11. On April 25, 2019, the sixth meeting of the Fourth Board of directors of the company deliberated and approved the proposal on repurchase and cancellation of some granted restricted shares. In view of the non-compliance of the third performance assessment and the resignation of some incentive objects, it is proposed to repurchase 174075 shares involved in cancellation; On July 4, 2019, the sixth extraordinary meeting of the Fourth Board of directors of the company in 2019 deliberated and approved the proposal on terminating the implementation of the 2016 restricted stock incentive plan and repurchasing and canceling the granted but unlocked restricted shares, agreed to terminate the implementation of the restricted stock incentive plan, and repurchased and cancelled the remaining 162525 shares of restricted shares granted but not lifted. On April 7, 2020, the company completed the industrial and commercial change registration procedures for repurchase cancellation, and the company’s share capital was changed to 434456720 shares.
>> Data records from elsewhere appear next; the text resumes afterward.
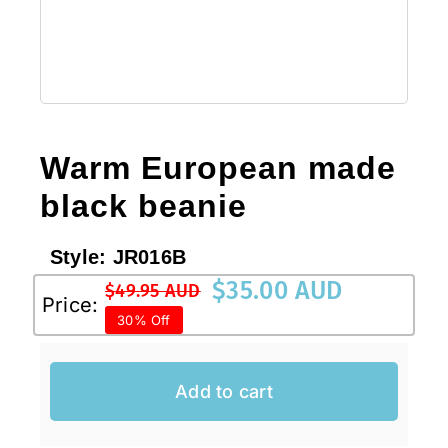
Sale!
CLEARANCE
Warm European made
black beanie
Style:
JR016B
$
35.00 AUD
$
49.95 AUD
Original
Current
Price:
30% Off
price
price
was:
is:
$49.95 AUD.
$35.00 AUD.
Add to cart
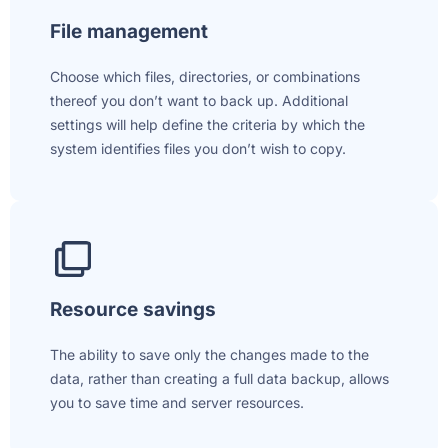
File management
Choose which files, directories, or combinations
thereof you don’t want to back up. Additional
settings will help define the criteria by which the
system identifies files you don’t wish to copy.
Resource savings
The ability to save only the changes made to the
data, rather than creating a full data backup, allows
you to save time and server resources.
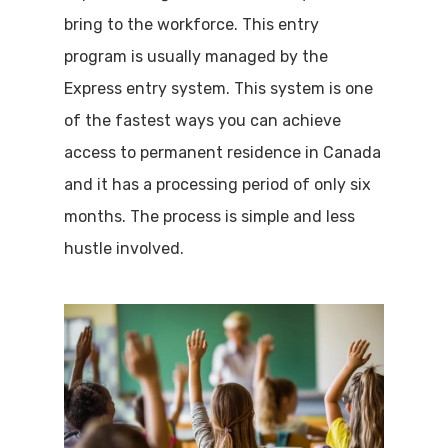
bring to the workforce. This entry
program is usually managed by the
Express entry system. This system is one
of the fastest ways you can achieve
access to permanent residence in Canada
and it has a processing period of only six
months. The process is simple and less
hustle involved.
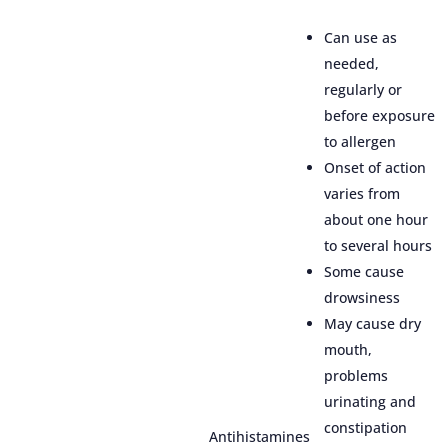
Can use as
needed,
regularly or
before exposure
to allergen
Onset of action
varies from
about one hour
to several hours
Some cause
drowsiness
May cause dry
mouth,
problems
urinating and
constipation
Antihistamines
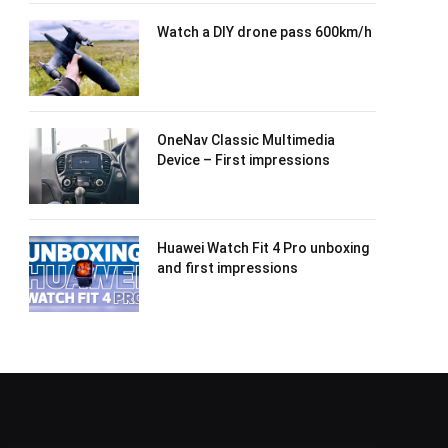
Watch a DIY drone pass 600km/h
OneNav Classic Multimedia
Device – First impressions
Huawei Watch Fit 4 Pro unboxing
and first impressions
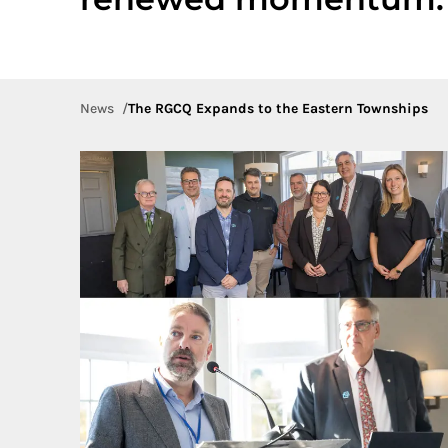
News
The RGCQ Expands to the Eastern Townships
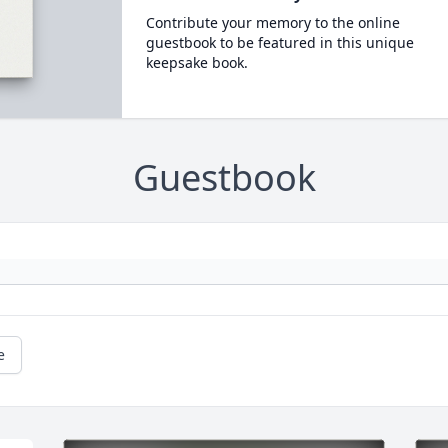
Contribute your memory to the online
guestbook to be featured in this unique
keepsake book.
Guestbook
e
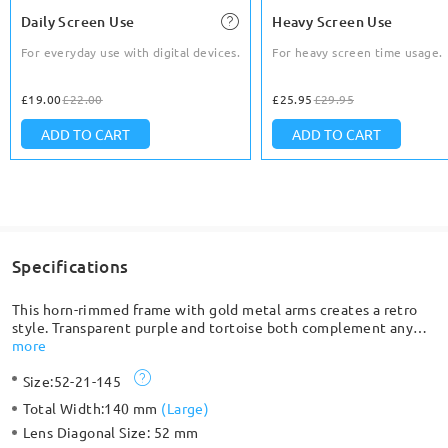
Daily Screen Use
Heavy Screen Use
For everyday use with digital devices.
For heavy screen time usage.
£19.00
£22.00
£25.95
£29.95
ADD TO CART
ADD TO CART
Specifications
This horn-rimmed frame with gold metal arms creates a retro
style. Transparent purple and tortoise both complement any
outfit. Ultra-light material makes it comfortable to wear for an
more
extended period. Adjustable nose pads add additional comfort.
Size:
52-21-145
Total Width:
140 mm
(
Large
)
Lens Diagonal Size:
52 mm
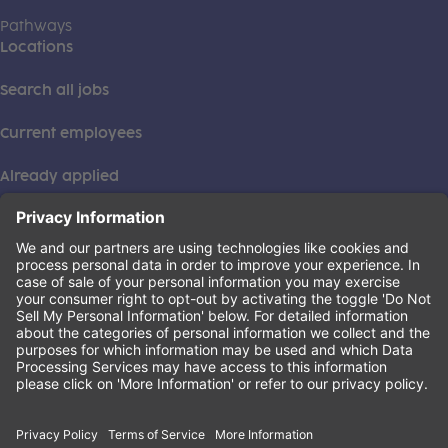
Pathways
Locations
Search all jobs
Current employees
Already applied
This institution is an equal opportunity provider. ©2026
Learning Care Group (US) No. 2 Inc.
(this link opens a new tab)
Privacy Policy
(this link opens a new tab)
Terms of Service
(this link opens a new tab)
Non-Discrimination Policy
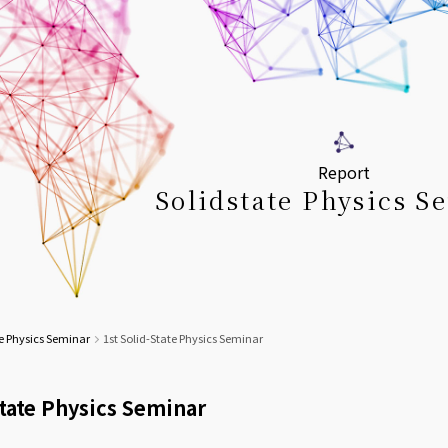
Report
Solidstate Physics S
e Physics Seminar
1st Solid-State Physics Seminar
State Physics Seminar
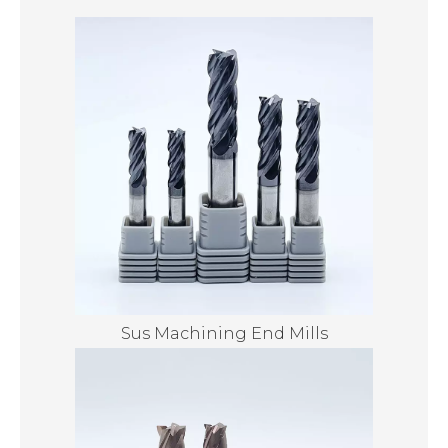
Sus Machining End Mills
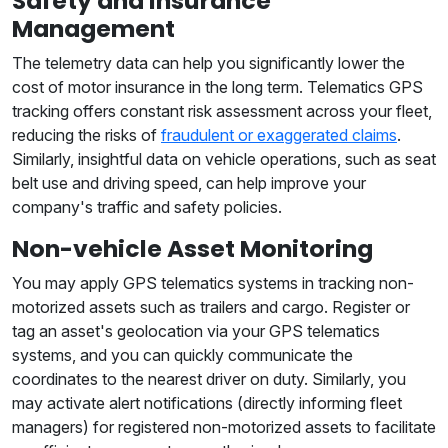
Safety and Insurance
Management
The telemetry data can help you significantly lower the
cost of motor insurance in the long term. Telematics GPS
tracking offers constant risk assessment across your fleet,
reducing the risks of
fraudulent or exaggerated claims
.
Similarly, insightful data on vehicle operations, such as seat
belt use and driving speed, can help improve your
company's traffic and safety policies.
Non-vehicle Asset Monitoring
You may apply GPS telematics systems in tracking non-
motorized assets such as trailers and cargo. Register or
tag an asset's geolocation via your GPS telematics
systems, and you can quickly communicate the
coordinates to the nearest driver on duty. Similarly, you
may activate alert notifications (directly informing fleet
managers) for registered non-motorized assets to facilitate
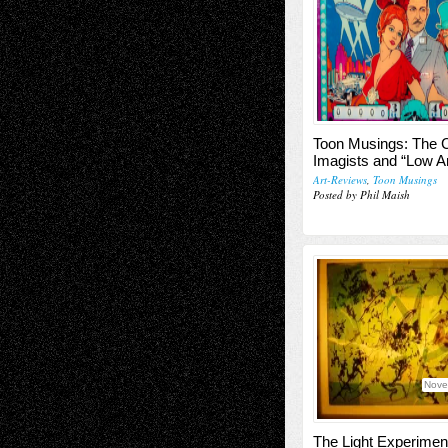
Toon Musings: The 
Imagists and “Low Ar
Art-Reviews
,
Toon Musings
Posted by Phil Maish
Nove
The Light Experimen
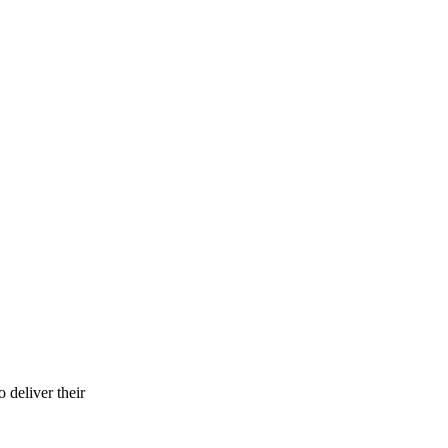
o deliver their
12. On January 20, 2020, the first extraordinary meeting of the Fourth Board of directors of the company in 2020 deliberated and approved the proposal on repurchase and cancellation of restricted shares granted to some incentive objects for the first time and reserved grants, but the restriction has not been lifted. Due to the resignation of the incentive object and the individual performance evaluation results of the incentive object did not meet the lifting requirements, The company plans to repurchase 612000 restricted shares involved in cancellation; On April 28, 2020, the ninth meeting of the Fourth Board of directors of the company deliberated and approved the proposal on repurchase and cancellation of some granted restricted shares. Due to the resignation of incentive objects and the failure of 2019 performance to meet the assessment conditions, the company plans to repurchase and cancel the 4.415 million shares involved. On November 19, 2020, the company completed the industrial and commercial registration procedures for repurchase cancellation, and the company’s share capital was changed to 429429720 shares.

13. At present, the company holds the business license with the unified social credit code of 914 Qingdao Tgood Electric Co.Ltd(300001) 83855019m issued by Hunan Administration for Industry and Commerce on January 27, 2022, and has submitted the 2020 annual report to the Administration for Industry and commerce through the national enterprise credit information publicity system and publicized it to the society.

According to the verification of the lawyers of the firm, the company is a joint stock limited company established and legally existing according to law, and there is no situation requiring termination as stipulated in laws, regulations, normative documents or the articles of association.

(II) the company is not allowed to implement the equity incentive plan

1. According to the standard unqualified “TJS [2021] No. 2-296” audit report for 2020 and “TJS [2021] No. 2-297” internal control audit report issued by Tianjian International Certified Public Accountants (special general partnership), and the lawyers of the firm have verified the company’s profit distribution plan for the last three years and the company’s annual report for 2020, The company is not allowed to implement the equity incentive plan as stipulated in Article 7 of the management measures:

(1) The financial and accounting report of the most recent fiscal year is an audit report with a negative opinion or unable to express an opinion issued by a certified public accountant;

(2) The internal control of the financial report of the most recent fiscal year is an audit report with a negative opinion or unable to express an opinion issued by a certified public accountant;

(3) Failure to distribute profits in accordance with laws and regulations, articles of association and public commitments within the last 36 months after listing;

(4) Equity incentive is not allowed according to laws and regulations;

(5) Other circumstances recognized by the CSRC.